§ **How to complete this task**: Restate every record exactly as it is written, while omitting the pictures it holds.

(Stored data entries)
◆ ◆ ◆ ◆

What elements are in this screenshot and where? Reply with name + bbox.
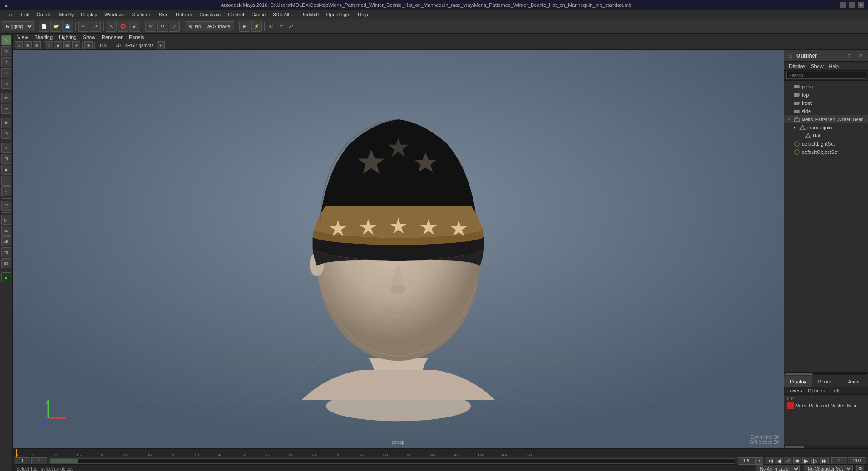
outliner-close-button[interactable]: ✕: [857, 52, 864, 59]
outliner-item-persp[interactable]: persp: [784, 83, 868, 91]
maya-logo-button[interactable]: ▲: [1, 272, 11, 282]
redo-button[interactable]: ↪: [90, 21, 101, 32]
minimize-button[interactable]: —: [840, 2, 846, 8]
menu-constrain[interactable]: Constrain: [196, 11, 224, 18]
outliner-menu-help[interactable]: Help: [826, 63, 842, 70]
channel-box-button[interactable]: CB: [1, 226, 11, 236]
outliner-scrollbar[interactable]: [784, 372, 868, 376]
menu-3dtoall[interactable]: 3DtoAll...: [269, 11, 297, 18]
quick-layout-button[interactable]: QL: [1, 215, 11, 225]
component-mode-button[interactable]: ⊞: [1, 154, 11, 164]
menu-edit[interactable]: Edit: [17, 11, 33, 18]
vp-menu-lighting[interactable]: Lighting: [56, 34, 79, 41]
select-tool-button[interactable]: ↖: [1, 35, 11, 45]
go-start-button[interactable]: ⏮: [766, 457, 774, 465]
menu-help[interactable]: Help: [354, 11, 372, 18]
menu-openflight[interactable]: OpenFlight: [322, 11, 354, 18]
vp-light-button[interactable]: ☀: [72, 41, 80, 49]
universal-tool-button[interactable]: ⊕: [1, 79, 11, 89]
step-forward-button[interactable]: ▷: [811, 457, 819, 465]
play-forward-button[interactable]: ▶: [802, 457, 810, 465]
vp-frame-all-button[interactable]: ⊟: [24, 41, 32, 49]
range-end-input[interactable]: [848, 457, 866, 465]
no-live-surface-button[interactable]: ⊘ No Live Surface: [185, 21, 234, 31]
tab-render[interactable]: Render: [812, 376, 840, 387]
paint-tool-button[interactable]: ✏: [1, 104, 11, 114]
outliner-item-side[interactable]: side: [784, 107, 868, 115]
vp-solid-button[interactable]: ■: [54, 41, 62, 49]
isolate-button[interactable]: ⊙: [1, 129, 11, 139]
timeline-range-bar[interactable]: [50, 458, 735, 464]
close-button[interactable]: ✕: [858, 2, 864, 8]
tab-display[interactable]: Display: [784, 376, 812, 387]
outliner-item-lightset[interactable]: defaultLightSet: [784, 140, 868, 148]
display-layer-button[interactable]: ⬚: [1, 201, 11, 211]
menu-create[interactable]: Create: [33, 11, 55, 18]
scroll-thumb[interactable]: [785, 373, 813, 375]
menu-redshift[interactable]: Redshift: [297, 11, 322, 18]
save-scene-button[interactable]: 💾: [62, 21, 73, 32]
undo-button[interactable]: ↩: [78, 21, 89, 32]
scale-tool-button[interactable]: ⤢: [169, 21, 180, 32]
soft-select-button[interactable]: SS: [1, 93, 11, 103]
outliner-menu-display[interactable]: Display: [786, 63, 808, 70]
menu-deform[interactable]: Deform: [172, 11, 196, 18]
outliner-item-top[interactable]: top: [784, 91, 868, 99]
menu-windows[interactable]: Windows: [101, 11, 128, 18]
go-end-button[interactable]: ⏭: [820, 457, 829, 465]
outliner-item-front[interactable]: front: [784, 99, 868, 107]
status-settings-button[interactable]: ⚙: [856, 465, 864, 471]
object-mode-button[interactable]: ○: [1, 143, 11, 153]
vp-home-button[interactable]: ⌂: [15, 41, 23, 49]
maximize-button[interactable]: □: [849, 2, 855, 8]
menu-skin[interactable]: Skin: [155, 11, 172, 18]
new-scene-button[interactable]: 📄: [39, 21, 49, 32]
move-tool-button[interactable]: ✥: [145, 21, 156, 32]
vp-gamma-dropdown[interactable]: ▾: [157, 41, 165, 49]
vp-menu-view[interactable]: View: [15, 34, 31, 41]
outliner-minimize-button[interactable]: —: [835, 52, 843, 59]
window-controls[interactable]: — □ ✕: [840, 2, 864, 8]
outliner-search-input[interactable]: [786, 72, 866, 79]
channel-scrollbar[interactable]: [784, 445, 868, 448]
rotate-tool-left-button[interactable]: ↺: [1, 57, 11, 67]
lasso-button[interactable]: ⭕: [118, 21, 128, 32]
menu-skeleton[interactable]: Skeleton: [128, 11, 155, 18]
play-back-button[interactable]: ◁: [784, 457, 792, 465]
rotate-tool-button[interactable]: ↺: [157, 21, 168, 32]
vp-texture-button[interactable]: ▤: [63, 41, 71, 49]
outliner-item-hat[interactable]: Hat: [784, 132, 868, 140]
frame-end-toggle[interactable]: ▾: [756, 457, 763, 465]
viewport[interactable]: persp Symmetry: Off Soft Select: Off: [13, 50, 784, 448]
move-tool-left-button[interactable]: ✥: [1, 46, 11, 56]
vertex-mode-button[interactable]: ◆: [1, 165, 11, 175]
stop-button[interactable]: ■: [793, 457, 801, 465]
mode-dropdown[interactable]: Rigging: [2, 21, 34, 31]
options-menu-item[interactable]: Options: [805, 387, 828, 394]
open-scene-button[interactable]: 📂: [50, 21, 61, 32]
show-hide-button[interactable]: 👁: [1, 118, 11, 128]
vp-menu-renderer[interactable]: Renderer: [99, 34, 125, 41]
tab-anim[interactable]: Anim: [840, 376, 868, 387]
outliner-item-mannequin[interactable]: ▾ mannequin: [784, 123, 868, 132]
render-settings-button[interactable]: RS: [1, 258, 11, 268]
frame-start-input[interactable]: [15, 457, 30, 465]
vp-wireframe-button[interactable]: □: [45, 41, 53, 49]
select-button[interactable]: ↖: [106, 21, 117, 32]
frame-end-input[interactable]: [738, 457, 756, 465]
menu-cache[interactable]: Cache: [248, 11, 270, 18]
ipr-render-button[interactable]: ⚡: [251, 21, 262, 32]
timeline-playhead[interactable]: [16, 449, 17, 457]
vp-frame-sel-button[interactable]: ⊞: [33, 41, 41, 49]
edge-mode-button[interactable]: —: [1, 176, 11, 186]
paint-select-button[interactable]: 🖌: [129, 21, 140, 32]
menu-file[interactable]: File: [2, 11, 17, 18]
tool-settings-button[interactable]: TS: [1, 247, 11, 257]
vp-menu-show[interactable]: Show: [80, 34, 99, 41]
menu-modify[interactable]: Modify: [55, 11, 77, 18]
face-mode-button[interactable]: △: [1, 186, 11, 196]
time-ruler[interactable]: 1 5 10 15 20 25 30 35 40 45 50 55 60 65 …: [13, 449, 868, 457]
anim-layer-dropdown[interactable]: No Anim Layer: [756, 465, 800, 471]
current-frame-input[interactable]: [31, 457, 47, 465]
character-set-dropdown[interactable]: No Character Set: [804, 465, 853, 471]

◆ ◆ ◆ ◆

§ **Answer section**:
What elements are in this screenshot and where? Reply with name + bbox.
outliner-close-button[interactable]: ✕: [857, 52, 864, 59]
outliner-item-persp[interactable]: persp: [784, 83, 868, 91]
maya-logo-button[interactable]: ▲: [1, 272, 11, 282]
redo-button[interactable]: ↪: [90, 21, 101, 32]
minimize-button[interactable]: —: [840, 2, 846, 8]
menu-constrain[interactable]: Constrain: [196, 11, 224, 18]
outliner-menu-help[interactable]: Help: [826, 63, 842, 70]
channel-box-button[interactable]: CB: [1, 226, 11, 236]
outliner-scrollbar[interactable]: [784, 372, 868, 376]
menu-3dtoall[interactable]: 3DtoAll...: [269, 11, 297, 18]
quick-layout-button[interactable]: QL: [1, 215, 11, 225]
component-mode-button[interactable]: ⊞: [1, 154, 11, 164]
menu-edit[interactable]: Edit: [17, 11, 33, 18]
vp-menu-lighting[interactable]: Lighting: [56, 34, 79, 41]
select-tool-button[interactable]: ↖: [1, 35, 11, 45]
go-start-button[interactable]: ⏮: [766, 457, 774, 465]
menu-help[interactable]: Help: [354, 11, 372, 18]
menu-openflight[interactable]: OpenFlight: [322, 11, 354, 18]
vp-light-button[interactable]: ☀: [72, 41, 80, 49]
universal-tool-button[interactable]: ⊕: [1, 79, 11, 89]
step-forward-button[interactable]: ▷: [811, 457, 819, 465]
play-forward-button[interactable]: ▶: [802, 457, 810, 465]
vp-frame-all-button[interactable]: ⊟: [24, 41, 32, 49]
range-end-input[interactable]: [848, 457, 866, 465]
no-live-surface-button[interactable]: ⊘ No Live Surface: [185, 21, 234, 31]
tab-render[interactable]: Render: [812, 376, 840, 387]
paint-tool-button[interactable]: ✏: [1, 104, 11, 114]
outliner-item-side[interactable]: side: [784, 107, 868, 115]
vp-solid-button[interactable]: ■: [54, 41, 62, 49]
isolate-button[interactable]: ⊙: [1, 129, 11, 139]
timeline-range-bar[interactable]: [50, 458, 735, 464]
close-button[interactable]: ✕: [858, 2, 864, 8]
tab-display[interactable]: Display: [784, 376, 812, 387]
outliner-item-lightset[interactable]: defaultLightSet: [784, 140, 868, 148]
display-layer-button[interactable]: ⬚: [1, 201, 11, 211]
menu-create[interactable]: Create: [33, 11, 55, 18]
scroll-thumb[interactable]: [785, 373, 813, 375]
menu-redshift[interactable]: Redshift: [297, 11, 322, 18]
save-scene-button[interactable]: 💾: [62, 21, 73, 32]
undo-button[interactable]: ↩: [78, 21, 89, 32]
scale-tool-button[interactable]: ⤢: [169, 21, 180, 32]
soft-select-button[interactable]: SS: [1, 93, 11, 103]
outliner-menu-display[interactable]: Display: [786, 63, 808, 70]
menu-deform[interactable]: Deform: [172, 11, 196, 18]
outliner-item-top[interactable]: top: [784, 91, 868, 99]
menu-windows[interactable]: Windows: [101, 11, 128, 18]
go-end-button[interactable]: ⏭: [820, 457, 829, 465]
outliner-item-front[interactable]: front: [784, 99, 868, 107]
status-settings-button[interactable]: ⚙: [856, 465, 864, 471]
object-mode-button[interactable]: ○: [1, 143, 11, 153]
vp-home-button[interactable]: ⌂: [15, 41, 23, 49]
maximize-button[interactable]: □: [849, 2, 855, 8]
menu-skin[interactable]: Skin: [155, 11, 172, 18]
new-scene-button[interactable]: 📄: [39, 21, 49, 32]
move-tool-button[interactable]: ✥: [145, 21, 156, 32]
vp-gamma-dropdown[interactable]: ▾: [157, 41, 165, 49]
vp-menu-view[interactable]: View: [15, 34, 31, 41]
outliner-minimize-button[interactable]: —: [835, 52, 843, 59]
window-controls[interactable]: — □ ✕: [840, 2, 864, 8]
outliner-search-input[interactable]: [786, 72, 866, 79]
channel-scrollbar[interactable]: [784, 445, 868, 448]
rotate-tool-left-button[interactable]: ↺: [1, 57, 11, 67]
lasso-button[interactable]: ⭕: [118, 21, 128, 32]
menu-skeleton[interactable]: Skeleton: [128, 11, 155, 18]
play-back-button[interactable]: ◁: [784, 457, 792, 465]
rotate-tool-button[interactable]: ↺: [157, 21, 168, 32]
vp-texture-button[interactable]: ▤: [63, 41, 71, 49]
outliner-item-hat[interactable]: Hat: [784, 132, 868, 140]
frame-end-toggle[interactable]: ▾: [756, 457, 763, 465]
viewport[interactable]: persp Symmetry: Off Soft Select: Off: [13, 50, 784, 448]
move-tool-left-button[interactable]: ✥: [1, 46, 11, 56]
vertex-mode-button[interactable]: ◆: [1, 165, 11, 175]
stop-button[interactable]: ■: [793, 457, 801, 465]
mode-dropdown[interactable]: Rigging: [2, 21, 34, 31]
options-menu-item[interactable]: Options: [805, 387, 828, 394]
open-scene-button[interactable]: 📂: [50, 21, 61, 32]
show-hide-button[interactable]: 👁: [1, 118, 11, 128]
vp-menu-renderer[interactable]: Renderer: [99, 34, 125, 41]
tab-anim[interactable]: Anim: [840, 376, 868, 387]
outliner-item-mannequin[interactable]: ▾ mannequin: [784, 123, 868, 132]
render-settings-button[interactable]: RS: [1, 258, 11, 268]
frame-start-input[interactable]: [15, 457, 30, 465]
vp-wireframe-button[interactable]: □: [45, 41, 53, 49]
select-button[interactable]: ↖: [106, 21, 117, 32]
frame-end-input[interactable]: [738, 457, 756, 465]
menu-cache[interactable]: Cache: [248, 11, 270, 18]
ipr-render-button[interactable]: ⚡: [251, 21, 262, 32]
timeline-playhead[interactable]: [16, 449, 17, 457]
vp-frame-sel-button[interactable]: ⊞: [33, 41, 41, 49]
edge-mode-button[interactable]: —: [1, 176, 11, 186]
paint-select-button[interactable]: 🖌: [129, 21, 140, 32]
menu-file[interactable]: File: [2, 11, 17, 18]
tool-settings-button[interactable]: TS: [1, 247, 11, 257]
vp-menu-show[interactable]: Show: [80, 34, 99, 41]
menu-modify[interactable]: Modify: [55, 11, 77, 18]
face-mode-button[interactable]: △: [1, 186, 11, 196]
time-ruler[interactable]: 1 5 10 15 20 25 30 35 40 45 50 55 60 65 …: [13, 449, 868, 457]
anim-layer-dropdown[interactable]: No Anim Layer: [756, 465, 800, 471]
current-frame-input[interactable]: [31, 457, 47, 465]
character-set-dropdown[interactable]: No Character Set: [804, 465, 853, 471]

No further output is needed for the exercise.